10.2 Operations with Random Variables

10.2.1 Linear Transformations

When we add a constant \(a\) and/or multiply by a constant \(b\) to a random variable \(X\), we perform a linear transformation of the form

\[ a + bX \]

Mean and SD of Linearly Transformed Random Variables

The mean of \(a + bX\) is transformed in the same way that we change \(X\)

\[ \mu_{a+bX}=a+\mu_{bX}=a+b\mu_X \]

The standard deviation of \(a + bX\) is only affected by multiplication:

\[ \sigma_{a+bX}=\sigma_{bX}=b\sigma_X \]

10.2.2 Sum and Difference between Random Variables

In addition to linear transformation, we can also, to an extent, describe the result of adding or subtracting random variables

If we have two random variables \(X\) and \(Y\), we can describe the mean and standard deviation of the sum or difference of these with the following.

Mean and SD of the Sum and Difference between Random Variables

\[\mu_{X \pm Y} = \mu_X \pm \mu_Y\]

If the random variables \(X\) and \(Y\) are independent, then

\[ \sigma_{X \pm Y}^2 = \sigma_X^2 + \sigma_Y^2 \]

And it follows that:

\[ \sigma_{X \pm Y} = \sqrt{\sigma_X^2 + \sigma_Y^2} \]

What is \(\sigma_X^2\)?

The variance of a random variable \(X\) is:

\[ Var(X) = \sigma_X^2 \]

Warning

Keep in mind that the formula for the standard deviation here only applies if we know that \(X\) and \(Y\) are independent of each other.

10.3 Interpretations

10.3.1 Probabilities and Means

Be aware that you are still expected to know how to interpret probabilities. Now that we are working with means / expected values, we are going to extend our long run probability interpretation to means too.

Remember, if we are given a probability \(p\), we interpret it in the form of:

If [do the situation] many many times, [this thing] will happen about [\(p\)] of the time.

This extends to any mean \(\mu\):

If [do the situation] many many times, we will have an average about [\(\mu\)].

Important

Remember that you should be describing the situation properly.

If we are looking at the average amount of heads in 50 coin flips, we’d say:

If we flip a coin 50 times many many times, we will see an average of about 25 heads.

Or if we are looking at the probability that we get 25 heads in 50 coin flips (which is \(\approx\) 0.1123)
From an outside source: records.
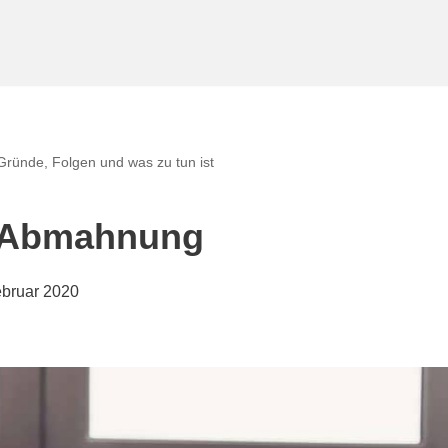
ründe, Folgen und was zu tun ist
r Abmahnung
ebruar 2020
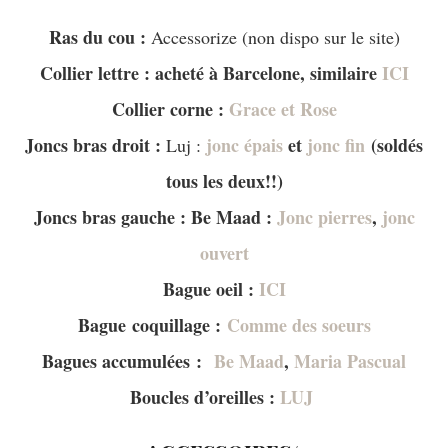
Ras du cou :
Accessorize (non dispo sur le site)
Collier lettre : acheté à Barcelone, similaire
ICI
Collier corne :
Grace et Rose
Joncs bras droit :
jonc épais
et
jonc fin
(soldés
Luj :
tous les deux!!)
Joncs bras gauche : Be Maad :
Jonc pierres
,
jonc
ouvert
Bague oeil :
ICI
Bague coquillage :
Comme des soeurs
Bagues accumulées :
Be Maad
,
Maria Pascual
Boucles d’oreilles :
LUJ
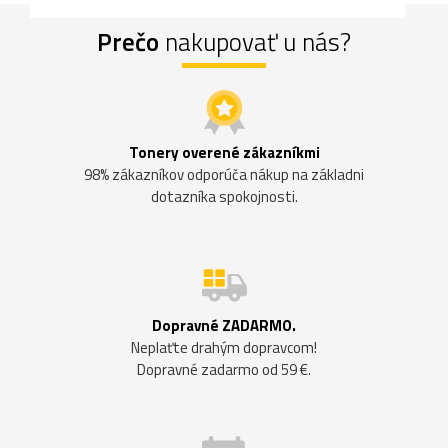
Prečo
nakupovať u nás?
Tonery overené zákazníkmi
98% zákazníkov odporúča nákup na základni
dotazníka spokojnosti.
Dopravné ZADARMO.
Neplaťte drahým dopravcom!
Dopravné zadarmo od 59 €.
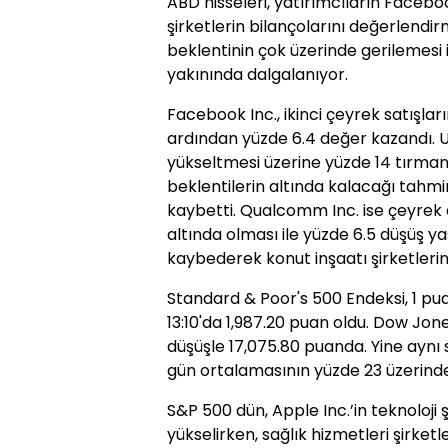
ABD hisseleri, yatırımcıların Facebook
şirketlerin bilançolarını değerlendir
beklentinin çok üzerinde gerilemesi
yakınında dalgalanıyor.
Facebook Inc., ikinci çeyrek satışlar
ardından yüzde 6.4 değer kazandı. Un
yükseltmesi üzerine yüzde 14 tırmandı
beklentilerin altında kalacağı tahm
kaybetti. Qualcomm Inc. ise çeyrek 
altında olması ile yüzde 6.5 düşüş ya
kaybederek konut inşaatı şirketlerin
Standard & Poor's 500 Endeksi, 1 pu
13:10'da 1,987.20 puan oldu. Dow Jon
düşüşle 17,075.80 puanda. Yine aynı
gün ortalamasının yüzde 23 üzerinde
S&P 500 dün, Apple Inc.’in teknoloji ş
yükselirken, sağlık hizmetleri şirketle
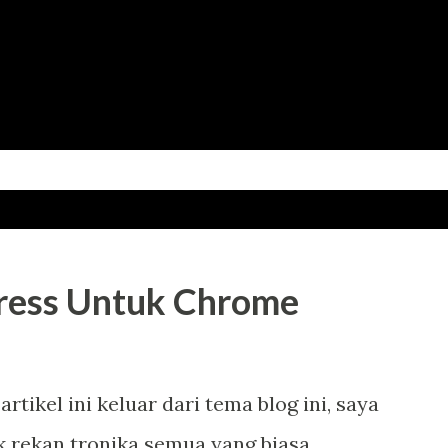
Skip to main content
press Untuk Chrome
rtikel ini keluar dari tema blog ini, saya
k rekan tronika semua yang biasa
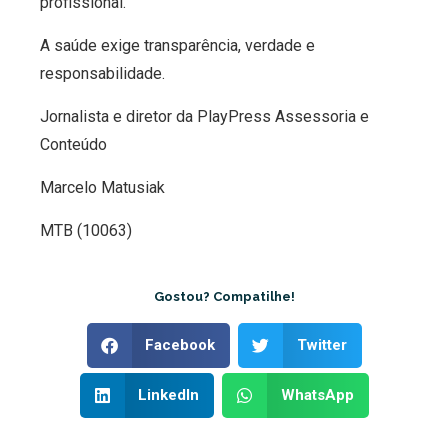
profissional.
A saúde exige transparência, verdade e
responsabilidade.
Jornalista e diretor da PlayPress Assessoria e
Conteúdo
Marcelo Matusiak
MTB (10063)
Gostou? Compatilhe!
Facebook
Twitter
LinkedIn
WhatsApp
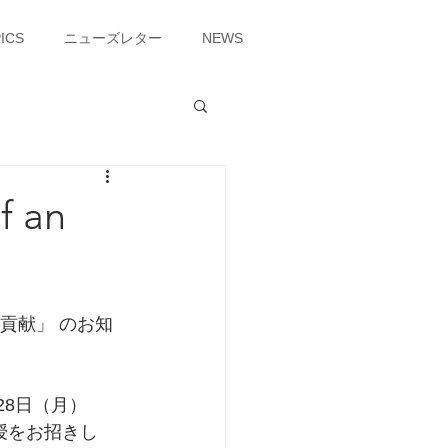
ICS
ニューズレター
NEWS
 an
貢献」 のお知
28日（月）
誉教授をお招きし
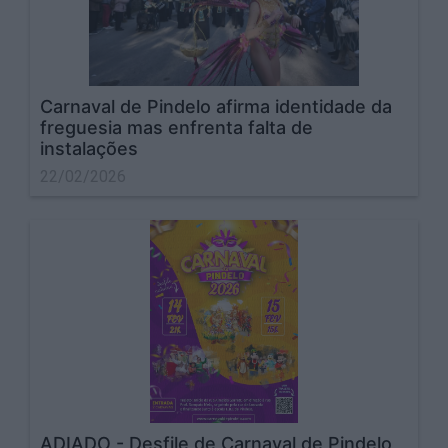
Carnaval de Pindelo afirma identidade da
freguesia mas enfrenta falta de
instalações
22/02/2026
ADIADO - Desfile de Carnaval de Pindelo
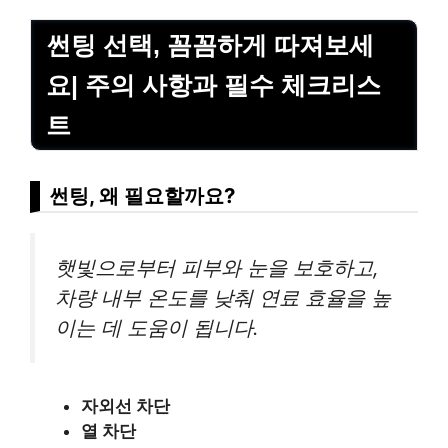
썬팅 선택, 꼼꼼하게 따져보세
요| 주의 사항과 필수 체크리스
트
썬팅, 왜 필요할까요?
햇빛으로부터 피부와 눈을 보호하고,
차량 내부 온도를 낮춰 연료 효율을 높
이는 데 도움이 됩니다.
자외선 차단
열 차단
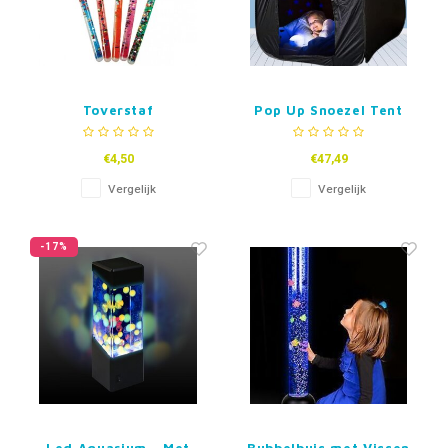
Toverstaf
Pop Up Snoezel Tent
€4,50
€47,49
Vergelijk
Vergelijk
-17%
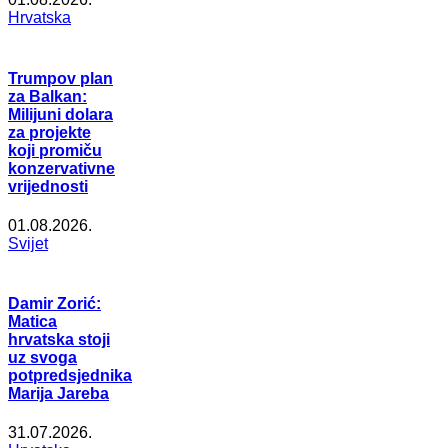
Hrvatska
Trumpov plan
za Balkan:
Milijuni dolara
za projekte
koji promiču
konzervativne
vrijednosti
01.08.2026.
Svijet
Damir Zorić:
Matica
hrvatska stoji
uz svoga
potpredsjednika
Marija Jareba
31.07.2026.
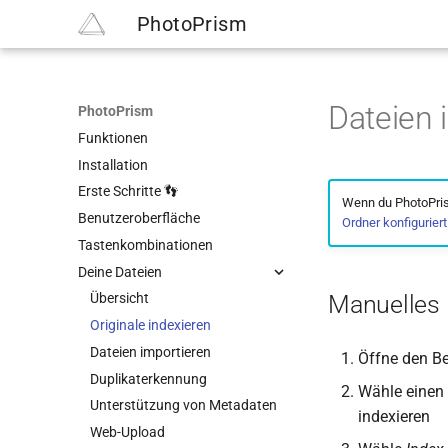
PhotoPrism
Dateien 
PhotoPrism
Funktionen
Installation
Erste Schritte 👣
Wenn du PhotoPris
Benutzeroberfläche
Ordner konfiguriert 
Tastenkombinationen
Deine Dateien
Manuelles 
Übersicht
Originale indexieren
Dateien importieren
Öffne den B
Duplikaterkennung
Wähle einen 
Unterstützung von Metadaten
indexieren
Web-Upload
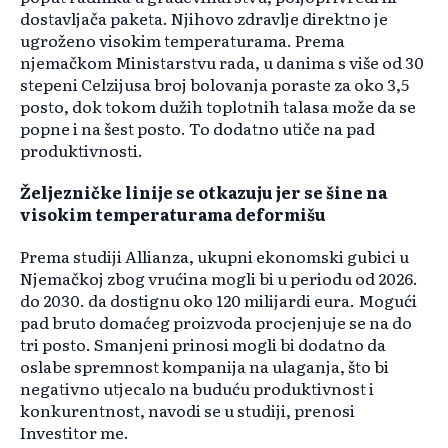
dostavljača paketa. Njihovo zdravlje direktno je
ugroženo visokim temperaturama. Prema
njemačkom Ministarstvu rada, u danima s više od 30
stepeni Celzijusa broj bolovanja poraste za oko 3,5
posto, dok tokom dužih toplotnih talasa može da se
popne i na šest posto. To dodatno utiče na pad
produktivnosti.
Željezničke linije se otkazuju jer se šine na
visokim temperaturama deformišu
Prema studiji Allianza, ukupni ekonomski gubici u
Njemačkoj zbog vrućina mogli bi u periodu od 2026.
do 2030. da dostignu oko 120 milijardi eura. Mogući
pad bruto domaćeg proizvoda procjenjuje se na do
tri posto. Smanjeni prinosi mogli bi dodatno da
oslabe spremnost kompanija na ulaganja, što bi
negativno utjecalo na buduću produktivnost i
konkurentnost, navodi se u studiji, prenosi
Investitor me.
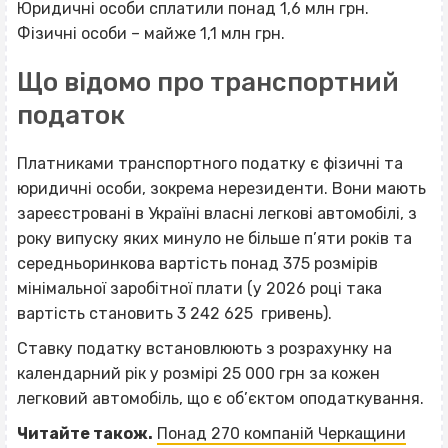
Юридичні особи сплатили понад 1,6 млн грн.
Фізичні особи – майже 1,1 млн грн.
Що відомо про транспортний
податок
Платниками транспортного податку є фізичні та
юридичні особи, зокрема нерезиденти. Вони мають
зареєстровані в Україні власні легкові автомобілі, з
року випуску яких минуло не більше п’яти років та
середньоринкова вартість понад 375 розмірів
мінімальної заробітної плати (у 2026 році така
вартість становить 3 242 625 гривень).
Ставку податку встановлюють з розрахунку на
календарний рік у розмірі 25 000 грн за кожен
легковий автомобіль, що є об’єктом оподаткування.
Читайте також.
Понад 270 компаній Черкащини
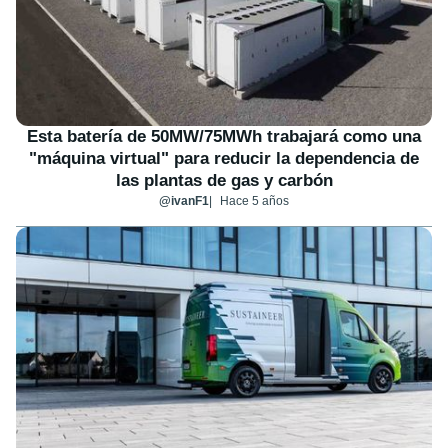
Esta batería de 50MW/75MWh trabajará como una
"máquina virtual" para reducir la dependencia de
las plantas de gas y carbón
@ivanF1
Hace 5 años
If we flip a coin 50 times many many times, we will observe getting 25 heads about 0.1123 of the time.

10.3.2 Standard Deviation

We previously interpreted standard deviation in Chapter 1, and now we can tone down the interpretation, we’d just say something along the lines of

[The variable] typically varies by [standard deviation] from the [mean].